>>>

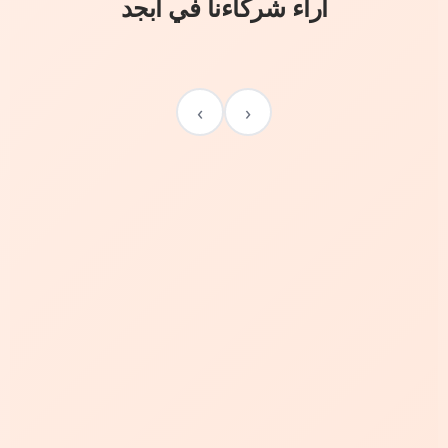
آراء شركاءنا في أبجد
›
‹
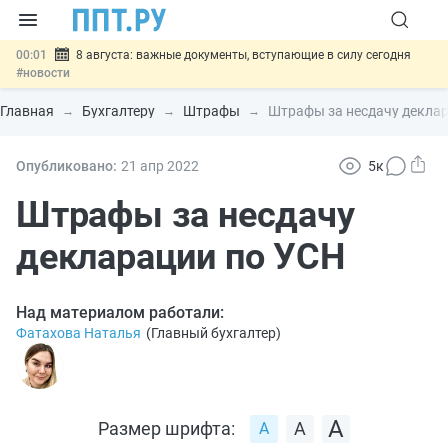
00:01
8 августа: важные документы, вступающие в силу сегодня
#новости
07.08
Подписан закон о блокировке продажи опасных товаров через
«Честный знак»
#новости
Главная
Бухгалтеру
Штрафы
Штрафы за несдачу декла
07.08
Дистанционную работу беременных пропишут в ТК РФ
#новости
07.08
Госпошлину за устранение ошибок в документах предлагают
Опубликовано:
21 апр
2022
5к
отменить
#новости
07.08
Важно
Разработают единые критерии трудовых и ГПХ-
Штрафы за несдачу
отношений
#новости
декларации по УСН
Над материалом работали:
Фатахова Наталья
(
Главный бухгалтер
)
Размер шрифта:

<<<

=== Activity ===
The lines from the one holding "Разработают единые критерии" through the end of the listing above are to be written out exactly, both ends included, and no others.

=== Task result ===
Разработают единые критерии трудовых и ГПХ-
Штрафы за несдачу
отношений
#новости
декларации по УСН
Над материалом работали:
Фатахова Наталья
(
Главный бухгалтер
)
Размер шрифта:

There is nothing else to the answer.